Dang, those things look like trees!  Or maybe its just a small grow room.  How tall are those?  I startin to get concerned about the height on my plants gettin outta hand.


----------



## megan23247 (Mar 13, 2009)

KeepsTen said:
			
		

> Dang, those things look like trees! Or maybe its just a small grow room. How tall are those? I startin to get concerned about the height on my plants gettin outta hand.


 
*Well they range in height from about 4 ft tall to bout 6 ft tall.  Im 4'11 and atleast 3 of them are a foot taller than I am!   Thanks for stoppin by buddy. *


----------



## megan23247 (Apr 18, 2009)

*Hey yall!  So im finished growing the pursang finally and I ended up with about 8 ounces off these girls which I thought was pretty good. 

As far as the high and taste of this stuff....

The high is very strong and almost immediate I have yet to finish a whole joint put it that way and I smoke A LOT. :hubba: 

BUT the taste and smell of this stuff isnt my fav infact I cant wait for my Northern Lights to be done so I can start smoking it again cause the taste of this stuff is so different.  Its a cross between lemons-Pine Sol-and-Spice, at first its kinda good but the after taste is ew.  Not all of the plants were like this and a couple of them are kinda good cause they have less Pursang charecteristics and more of the Jack Herrer and NL taste and smell to um.

OH and the worst part is this stuff makes me cough TOOOO much!  I hate when good weed makes me cough to the point that I cant enjoy it and cant smoke as much as I like cause I cant breath. lol.

Anyway here are some pictures...

*


----------



## Mutt (Apr 18, 2009)

Great Grow   Look forward to the Nl grow :hubba: 





> OH and the worst part is this stuff makes me cough TOOOO much!
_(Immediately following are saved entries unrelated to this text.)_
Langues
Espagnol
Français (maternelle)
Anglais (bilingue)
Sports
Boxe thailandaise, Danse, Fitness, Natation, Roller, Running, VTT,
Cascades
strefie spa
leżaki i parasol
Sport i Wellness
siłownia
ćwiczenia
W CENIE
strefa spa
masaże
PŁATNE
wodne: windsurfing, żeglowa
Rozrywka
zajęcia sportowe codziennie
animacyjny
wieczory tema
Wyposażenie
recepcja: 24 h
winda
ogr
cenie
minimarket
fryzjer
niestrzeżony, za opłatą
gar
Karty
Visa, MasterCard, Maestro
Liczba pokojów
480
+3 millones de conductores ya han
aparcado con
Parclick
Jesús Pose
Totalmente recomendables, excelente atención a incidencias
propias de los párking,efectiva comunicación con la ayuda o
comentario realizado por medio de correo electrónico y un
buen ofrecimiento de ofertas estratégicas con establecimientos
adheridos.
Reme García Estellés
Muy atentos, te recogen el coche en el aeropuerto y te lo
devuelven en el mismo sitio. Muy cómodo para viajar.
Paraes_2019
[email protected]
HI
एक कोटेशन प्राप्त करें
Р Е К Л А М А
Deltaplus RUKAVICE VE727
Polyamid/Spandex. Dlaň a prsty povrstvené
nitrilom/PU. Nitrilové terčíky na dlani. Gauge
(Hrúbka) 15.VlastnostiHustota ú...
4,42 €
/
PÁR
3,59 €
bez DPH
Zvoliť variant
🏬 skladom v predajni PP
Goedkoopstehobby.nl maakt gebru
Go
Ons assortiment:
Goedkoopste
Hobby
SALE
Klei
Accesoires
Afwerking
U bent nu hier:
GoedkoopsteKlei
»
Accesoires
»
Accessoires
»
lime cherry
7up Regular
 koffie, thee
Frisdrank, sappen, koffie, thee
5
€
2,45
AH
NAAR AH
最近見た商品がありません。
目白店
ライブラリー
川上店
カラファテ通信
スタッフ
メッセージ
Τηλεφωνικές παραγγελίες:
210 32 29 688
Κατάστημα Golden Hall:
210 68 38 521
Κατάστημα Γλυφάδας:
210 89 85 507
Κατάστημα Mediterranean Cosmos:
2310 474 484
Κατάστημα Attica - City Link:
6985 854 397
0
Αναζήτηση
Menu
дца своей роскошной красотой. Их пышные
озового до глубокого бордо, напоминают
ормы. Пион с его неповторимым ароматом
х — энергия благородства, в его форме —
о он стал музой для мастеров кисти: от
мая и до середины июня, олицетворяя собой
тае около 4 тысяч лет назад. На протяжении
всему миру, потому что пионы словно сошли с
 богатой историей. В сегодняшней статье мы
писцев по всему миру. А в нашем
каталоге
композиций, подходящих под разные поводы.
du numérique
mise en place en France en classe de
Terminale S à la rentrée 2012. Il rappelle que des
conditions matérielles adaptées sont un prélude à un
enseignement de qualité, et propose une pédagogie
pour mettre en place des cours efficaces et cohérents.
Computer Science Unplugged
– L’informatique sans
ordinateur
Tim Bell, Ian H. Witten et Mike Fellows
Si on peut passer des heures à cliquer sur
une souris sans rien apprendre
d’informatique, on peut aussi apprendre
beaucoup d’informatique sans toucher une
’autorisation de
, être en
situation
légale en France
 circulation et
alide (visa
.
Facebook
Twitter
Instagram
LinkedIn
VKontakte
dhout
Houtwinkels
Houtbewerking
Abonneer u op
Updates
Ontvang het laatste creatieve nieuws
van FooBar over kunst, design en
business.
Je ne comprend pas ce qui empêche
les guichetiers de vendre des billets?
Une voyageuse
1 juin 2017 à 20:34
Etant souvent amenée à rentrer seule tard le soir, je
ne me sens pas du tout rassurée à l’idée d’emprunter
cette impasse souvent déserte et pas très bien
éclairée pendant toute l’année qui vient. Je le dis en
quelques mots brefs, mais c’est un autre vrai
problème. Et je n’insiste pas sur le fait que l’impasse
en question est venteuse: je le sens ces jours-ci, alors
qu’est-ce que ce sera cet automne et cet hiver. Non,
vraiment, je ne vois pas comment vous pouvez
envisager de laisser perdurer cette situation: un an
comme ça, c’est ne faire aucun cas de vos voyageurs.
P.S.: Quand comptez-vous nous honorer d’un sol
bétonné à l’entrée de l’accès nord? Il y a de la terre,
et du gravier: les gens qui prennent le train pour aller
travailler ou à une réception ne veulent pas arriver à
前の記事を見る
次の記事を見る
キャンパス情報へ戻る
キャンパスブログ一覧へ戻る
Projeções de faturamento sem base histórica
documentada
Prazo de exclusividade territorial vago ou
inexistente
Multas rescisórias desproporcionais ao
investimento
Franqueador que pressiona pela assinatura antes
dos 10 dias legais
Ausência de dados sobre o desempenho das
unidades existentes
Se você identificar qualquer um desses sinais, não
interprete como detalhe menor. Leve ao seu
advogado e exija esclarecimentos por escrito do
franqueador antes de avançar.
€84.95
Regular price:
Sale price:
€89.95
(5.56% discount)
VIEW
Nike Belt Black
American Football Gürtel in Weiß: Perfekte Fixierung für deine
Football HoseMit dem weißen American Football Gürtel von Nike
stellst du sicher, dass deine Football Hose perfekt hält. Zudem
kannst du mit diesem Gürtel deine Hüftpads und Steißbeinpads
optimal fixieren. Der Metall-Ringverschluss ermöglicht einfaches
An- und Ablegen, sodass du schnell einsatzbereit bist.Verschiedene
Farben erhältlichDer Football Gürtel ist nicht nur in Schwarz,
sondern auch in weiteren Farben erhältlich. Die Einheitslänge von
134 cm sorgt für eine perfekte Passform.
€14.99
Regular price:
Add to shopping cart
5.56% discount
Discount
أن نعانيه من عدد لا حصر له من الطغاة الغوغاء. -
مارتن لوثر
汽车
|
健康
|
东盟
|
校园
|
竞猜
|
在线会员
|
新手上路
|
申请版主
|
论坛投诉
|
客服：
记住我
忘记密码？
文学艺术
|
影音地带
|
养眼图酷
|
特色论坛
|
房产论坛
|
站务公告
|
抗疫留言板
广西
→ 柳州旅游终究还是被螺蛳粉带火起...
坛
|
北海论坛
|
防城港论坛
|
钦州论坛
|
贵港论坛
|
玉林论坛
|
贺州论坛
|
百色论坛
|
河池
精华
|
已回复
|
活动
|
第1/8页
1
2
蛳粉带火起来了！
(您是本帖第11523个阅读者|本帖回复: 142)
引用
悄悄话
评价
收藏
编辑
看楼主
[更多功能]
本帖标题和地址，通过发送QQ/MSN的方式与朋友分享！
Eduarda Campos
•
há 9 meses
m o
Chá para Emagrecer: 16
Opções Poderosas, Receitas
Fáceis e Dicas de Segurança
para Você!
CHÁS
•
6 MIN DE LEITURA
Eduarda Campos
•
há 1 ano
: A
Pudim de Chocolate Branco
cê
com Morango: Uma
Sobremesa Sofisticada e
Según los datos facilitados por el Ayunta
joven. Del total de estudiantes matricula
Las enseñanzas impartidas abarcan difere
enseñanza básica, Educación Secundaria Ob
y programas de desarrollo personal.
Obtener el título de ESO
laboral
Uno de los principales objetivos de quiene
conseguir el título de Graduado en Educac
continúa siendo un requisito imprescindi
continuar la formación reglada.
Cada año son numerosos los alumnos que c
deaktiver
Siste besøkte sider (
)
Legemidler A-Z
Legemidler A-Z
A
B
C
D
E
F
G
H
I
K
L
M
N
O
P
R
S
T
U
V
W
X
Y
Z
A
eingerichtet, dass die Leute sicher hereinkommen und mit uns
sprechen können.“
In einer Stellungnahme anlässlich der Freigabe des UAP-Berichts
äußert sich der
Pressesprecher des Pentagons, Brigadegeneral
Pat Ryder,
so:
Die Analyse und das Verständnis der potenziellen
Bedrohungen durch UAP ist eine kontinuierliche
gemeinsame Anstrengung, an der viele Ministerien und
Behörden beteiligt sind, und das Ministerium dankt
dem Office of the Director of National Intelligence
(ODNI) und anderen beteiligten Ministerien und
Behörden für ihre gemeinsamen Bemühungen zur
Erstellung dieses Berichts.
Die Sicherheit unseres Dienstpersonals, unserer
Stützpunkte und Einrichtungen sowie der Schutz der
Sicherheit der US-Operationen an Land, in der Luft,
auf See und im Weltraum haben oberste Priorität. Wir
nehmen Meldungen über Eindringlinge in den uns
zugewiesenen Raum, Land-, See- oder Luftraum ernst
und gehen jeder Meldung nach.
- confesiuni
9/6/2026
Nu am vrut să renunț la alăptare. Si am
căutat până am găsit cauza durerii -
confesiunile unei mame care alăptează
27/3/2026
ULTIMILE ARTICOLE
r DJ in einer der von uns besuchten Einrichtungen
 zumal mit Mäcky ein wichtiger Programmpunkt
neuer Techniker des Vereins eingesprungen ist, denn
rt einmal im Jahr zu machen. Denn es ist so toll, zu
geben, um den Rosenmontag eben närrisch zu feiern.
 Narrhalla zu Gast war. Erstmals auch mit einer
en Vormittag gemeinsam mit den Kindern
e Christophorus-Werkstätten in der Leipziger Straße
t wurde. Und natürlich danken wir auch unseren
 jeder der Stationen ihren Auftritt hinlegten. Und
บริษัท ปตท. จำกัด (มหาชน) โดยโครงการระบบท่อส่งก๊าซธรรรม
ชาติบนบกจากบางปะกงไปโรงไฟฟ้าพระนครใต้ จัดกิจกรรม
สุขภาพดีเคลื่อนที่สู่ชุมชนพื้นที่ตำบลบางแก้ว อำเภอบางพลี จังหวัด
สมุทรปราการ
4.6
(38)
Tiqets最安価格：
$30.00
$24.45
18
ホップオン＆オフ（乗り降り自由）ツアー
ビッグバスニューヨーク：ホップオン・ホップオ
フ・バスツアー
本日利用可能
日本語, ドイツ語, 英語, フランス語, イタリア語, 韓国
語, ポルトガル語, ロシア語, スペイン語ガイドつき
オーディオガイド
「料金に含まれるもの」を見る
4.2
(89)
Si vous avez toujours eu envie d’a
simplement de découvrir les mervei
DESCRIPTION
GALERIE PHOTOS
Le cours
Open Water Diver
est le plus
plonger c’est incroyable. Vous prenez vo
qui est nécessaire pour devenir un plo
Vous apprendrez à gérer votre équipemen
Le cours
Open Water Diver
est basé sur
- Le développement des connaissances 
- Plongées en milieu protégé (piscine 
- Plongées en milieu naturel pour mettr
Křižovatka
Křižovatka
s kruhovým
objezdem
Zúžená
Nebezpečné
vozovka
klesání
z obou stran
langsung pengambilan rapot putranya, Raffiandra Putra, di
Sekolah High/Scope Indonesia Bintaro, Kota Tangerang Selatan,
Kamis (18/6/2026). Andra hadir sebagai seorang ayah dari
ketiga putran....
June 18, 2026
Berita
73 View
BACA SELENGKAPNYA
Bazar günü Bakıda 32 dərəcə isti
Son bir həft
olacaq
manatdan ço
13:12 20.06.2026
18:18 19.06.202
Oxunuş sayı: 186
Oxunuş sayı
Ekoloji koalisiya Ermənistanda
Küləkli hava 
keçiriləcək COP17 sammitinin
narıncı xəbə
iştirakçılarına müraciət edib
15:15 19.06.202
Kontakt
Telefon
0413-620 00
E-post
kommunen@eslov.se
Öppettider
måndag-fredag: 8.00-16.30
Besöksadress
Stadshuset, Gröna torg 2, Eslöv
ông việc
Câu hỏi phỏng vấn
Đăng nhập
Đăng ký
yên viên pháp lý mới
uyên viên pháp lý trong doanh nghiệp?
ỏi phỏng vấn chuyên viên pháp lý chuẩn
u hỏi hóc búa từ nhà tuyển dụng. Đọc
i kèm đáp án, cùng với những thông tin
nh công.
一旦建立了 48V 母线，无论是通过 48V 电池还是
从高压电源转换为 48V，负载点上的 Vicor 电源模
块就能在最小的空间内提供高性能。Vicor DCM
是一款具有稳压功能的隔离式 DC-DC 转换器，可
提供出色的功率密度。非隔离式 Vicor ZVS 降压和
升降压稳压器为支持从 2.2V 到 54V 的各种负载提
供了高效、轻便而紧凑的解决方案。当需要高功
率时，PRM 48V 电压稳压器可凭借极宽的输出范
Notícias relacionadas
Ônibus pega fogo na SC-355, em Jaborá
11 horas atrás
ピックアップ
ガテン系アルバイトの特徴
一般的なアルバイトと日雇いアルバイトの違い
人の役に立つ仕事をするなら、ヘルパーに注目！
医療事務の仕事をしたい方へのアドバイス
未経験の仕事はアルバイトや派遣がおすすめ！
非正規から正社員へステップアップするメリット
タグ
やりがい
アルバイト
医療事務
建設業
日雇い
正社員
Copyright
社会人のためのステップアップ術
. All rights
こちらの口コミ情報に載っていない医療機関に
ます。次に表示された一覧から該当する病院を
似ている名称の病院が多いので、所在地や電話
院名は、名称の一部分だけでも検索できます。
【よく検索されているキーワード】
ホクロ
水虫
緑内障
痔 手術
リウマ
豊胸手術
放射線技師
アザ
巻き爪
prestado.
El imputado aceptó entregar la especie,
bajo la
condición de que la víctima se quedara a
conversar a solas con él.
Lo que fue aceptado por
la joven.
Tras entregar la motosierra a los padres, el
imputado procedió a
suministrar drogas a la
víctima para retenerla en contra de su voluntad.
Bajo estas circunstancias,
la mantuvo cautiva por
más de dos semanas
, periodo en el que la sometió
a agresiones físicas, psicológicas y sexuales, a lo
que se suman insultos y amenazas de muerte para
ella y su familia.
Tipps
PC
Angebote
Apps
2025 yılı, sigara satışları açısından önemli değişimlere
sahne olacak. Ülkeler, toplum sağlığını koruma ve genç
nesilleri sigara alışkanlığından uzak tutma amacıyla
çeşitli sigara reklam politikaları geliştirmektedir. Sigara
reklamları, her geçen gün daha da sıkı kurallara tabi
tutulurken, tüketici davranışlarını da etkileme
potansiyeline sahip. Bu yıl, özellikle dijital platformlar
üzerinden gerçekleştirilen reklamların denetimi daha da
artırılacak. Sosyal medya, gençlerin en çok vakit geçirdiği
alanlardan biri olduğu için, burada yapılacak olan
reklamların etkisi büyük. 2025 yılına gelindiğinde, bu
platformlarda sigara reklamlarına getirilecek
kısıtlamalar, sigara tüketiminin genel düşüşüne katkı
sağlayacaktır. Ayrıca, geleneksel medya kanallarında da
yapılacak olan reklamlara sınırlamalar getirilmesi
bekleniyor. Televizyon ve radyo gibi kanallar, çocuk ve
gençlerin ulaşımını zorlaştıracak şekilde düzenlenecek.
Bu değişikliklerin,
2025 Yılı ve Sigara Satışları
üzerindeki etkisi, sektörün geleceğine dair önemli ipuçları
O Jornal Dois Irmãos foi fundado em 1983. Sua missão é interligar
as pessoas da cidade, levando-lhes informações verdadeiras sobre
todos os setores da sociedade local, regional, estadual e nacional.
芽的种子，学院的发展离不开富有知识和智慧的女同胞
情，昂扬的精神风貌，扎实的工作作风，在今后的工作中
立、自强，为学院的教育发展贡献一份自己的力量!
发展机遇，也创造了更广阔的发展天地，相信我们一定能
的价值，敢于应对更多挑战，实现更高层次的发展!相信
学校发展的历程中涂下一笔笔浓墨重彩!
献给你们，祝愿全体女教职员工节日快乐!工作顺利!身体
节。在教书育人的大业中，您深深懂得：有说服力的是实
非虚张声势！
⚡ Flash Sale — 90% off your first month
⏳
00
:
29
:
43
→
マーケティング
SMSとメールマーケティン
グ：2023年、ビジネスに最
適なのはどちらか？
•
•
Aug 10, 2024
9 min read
I hate when good weed makes me cough to the point that I cant enjoy it and cant smoke as much as I like cause I cant breath


 
LOL gotta cough to get off  j/k
I know what you mean...some smoke just burns different than others. Flavor is a big thing to me too.


----------



## 4u2sm0ke (Apr 18, 2009)

megan23247 said:
			
		

> *Hey yall! So im finished growing the pursang finally and I ended up with about 8 ounces off these girls which I thought was pretty good. *
> 
> 
> *OH and the worst part is this stuff makes me cough TOOOO much! I hate when good weed makes me cough to the point that I cant enjoy it and cant smoke as much as I like cause I cant breath. lol.*


 

:ciao:  *megan*..8 ounces is awesome...and coughing  is a good thing..like Mutt said.."if you dont cough...you dont get off"  lol  enjoy your smoke..very good job..Bring on the NL:clap:


----------



## dekgib (Jul 6, 2009)

wow i am really behind


----------



## megan23247 (Jul 16, 2009)

*Hey Yall!! 

I havent updated this thread in a LONG time and now that ive had the chance to grow this strain a a few times I have totally changed my opinion on it...

This stuff really grew on me and EVERYONE that has tried it loves it!  Ive culled out the ones that I didnt like and that left me with two plants.  This stuff is SUPER strong and if I smoke too much I have a hard time going into public without getting paranoid. lol.  I have yet to EVER finish a joint of this stuff cause the high comes on very quick and soars. Pursang is easy to grow and gets big if you leave it in veg too long so if your growing it indoors I like to put da clones in flower when they are like 10 to 12'in tall by the time they are harvested they are about 2 1/2- 3 ft tall.  

If you ever get the chance to try this stuff I would go for it.  I plan on growing this stuff for a long time cause its now one of my favs so I will post some pics soon of the crop I have going now.   *


----------



## dekgib (Jul 20, 2009)

i will keep my eyes and ears open for some of that


----------



## Capone (Aug 20, 2012)

where you been?


----------